Note: The number $1$ on the telephone dial pad does not correspond to any letter, so the input string only contains digits from $2$ to $9$.

Constraints:

• $0 \leq$ digits.length $\leq 4$

• digits[i] is a digit in the range $[2, 9]$

Pattern: Subsets#

This problem lends itself naturally to the subsets pattern. To solve this problem, we can use a backtracking algorithm as the solution template to correctly generate all the possible combinations.

Solution#

To generate all possible combinations of letters corresponding to each digit in the string, we can recursively move to the next index, retrieving the respective letters for each digit. Once the length of the current generated combination is equal to the length of the digit string, we will append the generated combination to the combinations list. After generating a combination, we then remove the last letter from the current generated combination list and explore other combinations by iterating through the remaining letters. Finally, we will return all possible combinations of letters from the given digit string.

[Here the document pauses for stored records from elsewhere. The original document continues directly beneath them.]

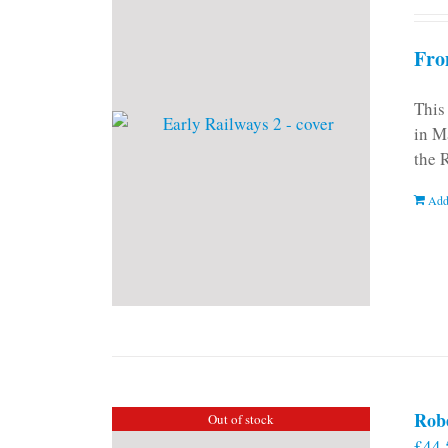
Fro
This
in M
the 
Add
Rob
Out of stock
£
44.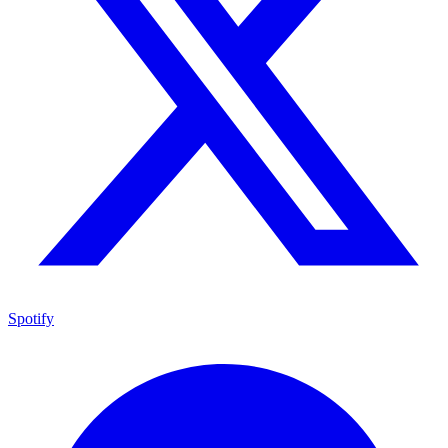
Spotify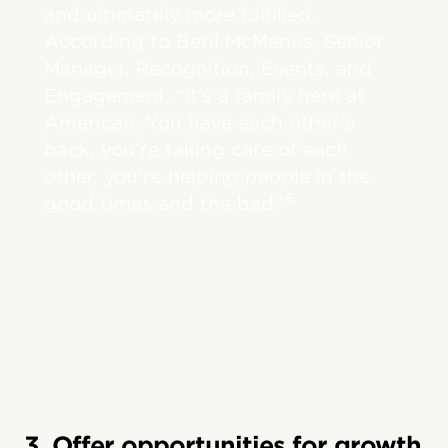
and ultimately more fulfilled.
According to Beril McManus, Senior
Manager, Recognition, Events, and
Engagement, “It’s a family here at
American. You have each other’s
back, you’re taking care of each
other, you’re helping people in the
6
good times and the bad.”
3. Offer opportunities for growth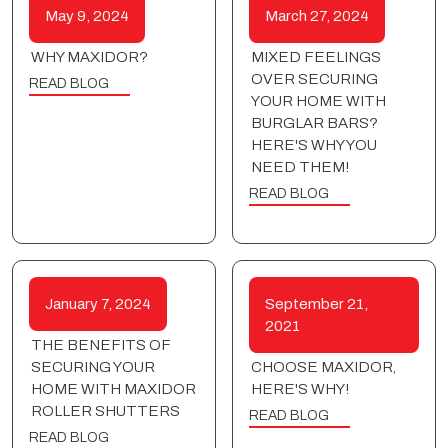
May 9, 2024
March 27, 2024
WHY MAXIDOR?
MIXED FEELINGS
OVER SECURING
READ BLOG
YOUR HOME WITH
BURGLAR BARS?
HERE'S WHY YOU
NEED THEM!
READ BLOG
January 7, 2024
September 21,
2021
THE BENEFITS OF
SECURING YOUR
CHOOSE MAXIDOR,
HOME WITH MAXIDOR
HERE'S WHY!
ROLLER SHUTTERS
READ BLOG
READ BLOG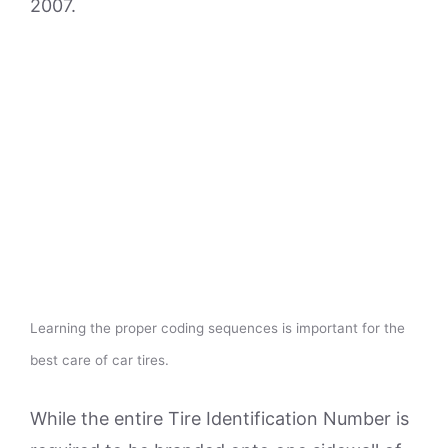
2007.
Learning the proper coding sequences is important for the
best care of car tires.
While the entire Tire Identification Number is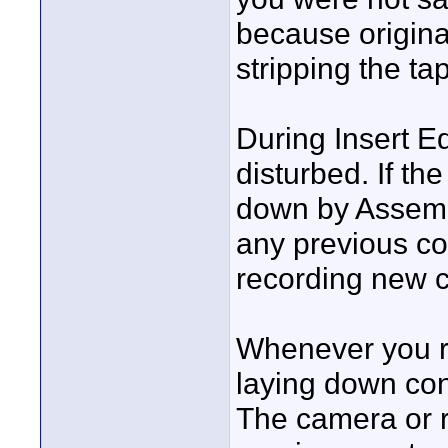
because origin
stripping the ta
During Insert Ed
disturbed. If the
down by Assembl
any previous co
recording new c
Whenever you re
laying down con
The camera or 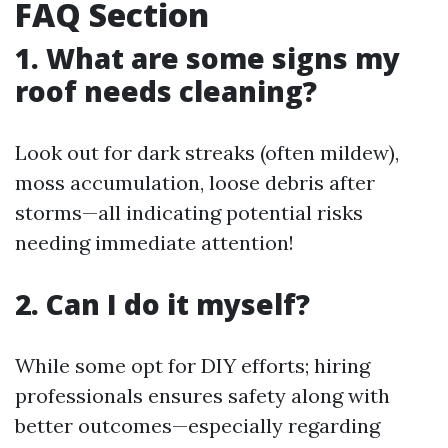
FAQ Section
1. What are some signs my
roof needs cleaning?
Look out for dark streaks (often mildew),
moss accumulation, loose debris after
storms—all indicating potential risks
needing immediate attention!
2. Can I do it myself?
While some opt for DIY efforts; hiring
professionals ensures safety along with
better outcomes—especially regarding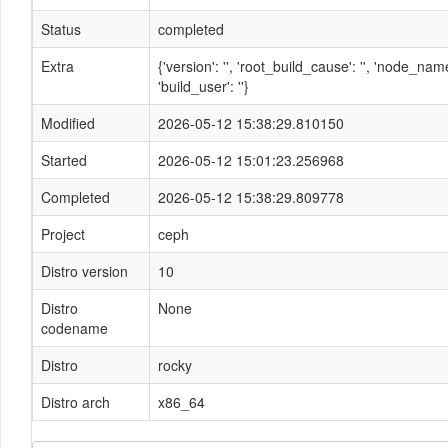
Status
completed
Extra
{'version': '', 'root_build_cause': '', 'node_n
'build_user': ''}
Modified
2026-05-12 15:38:29.810150
Started
2026-05-12 15:01:23.256968
Completed
2026-05-12 15:38:29.809778
Project
ceph
Distro version
10
Distro
None
codename
Distro
rocky
Distro arch
x86_64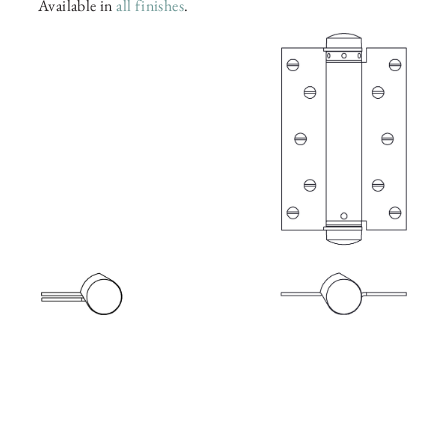
Available in
all finishes
.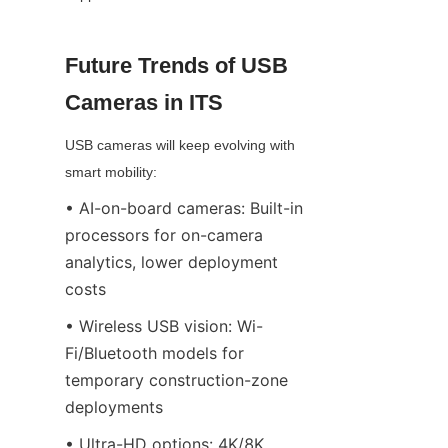
Future Trends of USB 
Cameras in ITS
USB cameras will keep evolving with 
smart mobility:
• AI-on-board cameras: Built-in 
processors for on-camera 
analytics, lower deployment 
costs
• Wireless USB vision: Wi-
Fi/Bluetooth models for 
temporary construction-zone 
deployments
• Ultra-HD options: 4K/8K 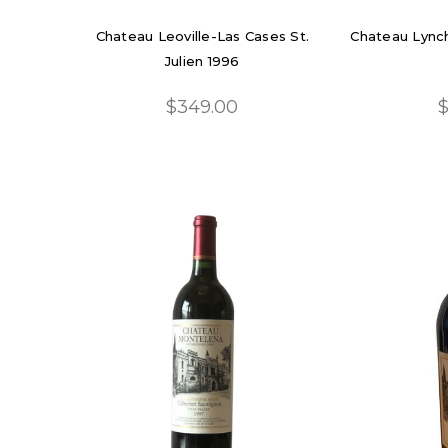
Chateau Leoville-Las Cases St.
Chateau Lynch
Julien 1996
$349.00
$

For example, let’s consider the input digits “23”. We start with an empty combination list and the initial index of 0. For the first digit “2”, the corresponding letters are [“a”, “b”, “c”]. We add “a” to the combination and recursively call the function with the next index of 1. For the second digit “3”, the corresponding letters are [“d”, “e”, “f”]. We add “d” to the combination and recursively call the function with the next index of 2. At this point, the length of the combination is equal to the length of the input string, so we join the combination into a string, “ad”, and append it to the list of combinations. Then, we remove the last letter “d” from the combination and move on to the next letter, “e”, in the letters corresponding to digit “3”. We repeat this process until we have explored all possible combinations.

To generate all the possible letter combinations, we will create a function, letter_combinations, which takes a string, digits, as input and returns a list of all possible letter combinations. The function will perform the below-mentioned steps:

1. The function first checks if the input string is empty. If it is empty, we will return an empty list immediately.

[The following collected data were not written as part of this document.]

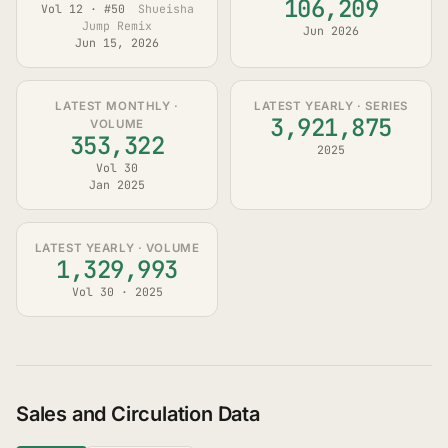
106,209
Vol 12 · #50
Shueisha
Jump Remix
Jun 2026
Jun 15, 2026
LATEST MONTHLY ·
LATEST YEARLY · SERIES
3,921,875
VOLUME
353,322
2025
Vol 30
Jan 2025
LATEST YEARLY · VOLUME
1,329,993
Vol 30 · 2025
Sales and Circulation Data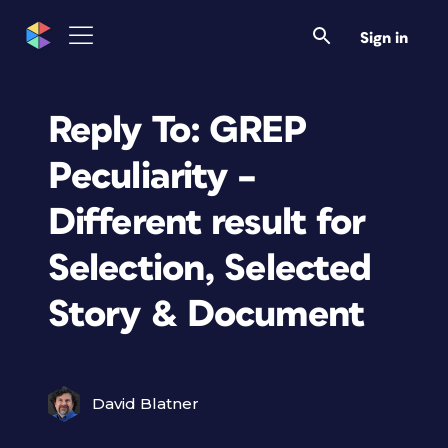
Sign in
Reply To: GREP
Peculiarity –
Different result for
Selection, Selected
Story & Document
David Blatner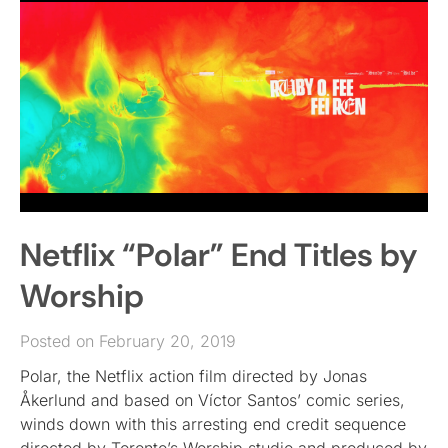
Netflix “Polar” End Titles by
Worship
Posted on February 20, 2019
Polar, the Netflix action film directed by Jonas
Åkerlund and based on Víctor Santos’ comic series,
winds down with this arresting end credit sequence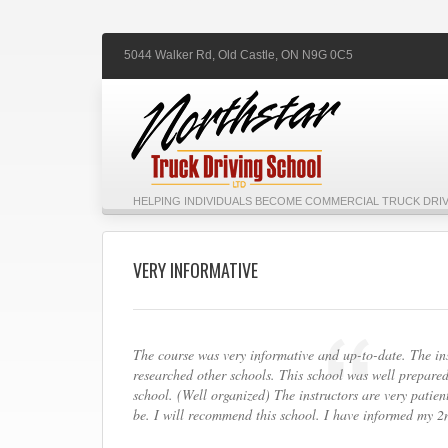
5044 Walker Rd,
Old Castle,
ON
N9G 0C5
HELPING INDIVIDUALS BECOME COMMERCIAL TRUCK DRIV
VERY INFORMATIVE
The course was very informative and up-to-date. The inst
researched other schools. This school was well prepared
school. (Well organized) The instructors are very patie
be. I will recommend this school. I have informed my 2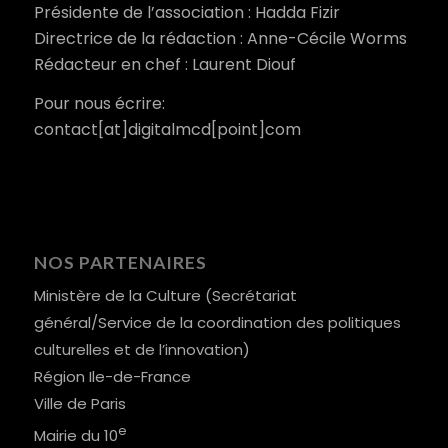
Présidente de l’association : Hadda Fizir
Directrice de la rédaction : Anne-Cécile Worms
Rédacteur en chef : Laurent Diouf
Pour nous écrire:
contact[at]digitalmcd[point]com
NOS PARTENAIRES
Ministère de la Culture (Secrétariat
général/Service de la coordination des politiques
culturelles et de l’innovation)
Région Ile-de-France
Ville de Paris
e
Mairie du 10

2. Create a hash map digits_mapping, which maps each digit to a list of corresponding letters. For example, “2” corresponds to letters “a”, “b”, and “c”.

3. The backtrack function is then called to generate the combinations recursively. It takes the parameters, index (the current index in the digits string), path (the current combination of letters being built), digits (the input string of digits), letters (the mapping of digits to letters) and combinations (a list to store the generated combinations). Within the backtrack function, we will perform the following steps:

   • If the length of path is equal to the length of digits, it means we have a complete combination. The path is joined into a string and appended to the combinations list.
   • Otherwise, the function retrieves the list of possible letters corresponding to the digit at the current index. It then iterates through each letter and performs the following steps:
     • It adds the letter to the path.
     • It recursively calls backtrack with the updated index and path to move on to the next digit.
     • After the recursive call, the letter is removed from the path to backtrack and explore other letter combination possibilities.

4. Finally, the combinations list is returned as a result that contains all possible letter combinations made from the numbers in the string.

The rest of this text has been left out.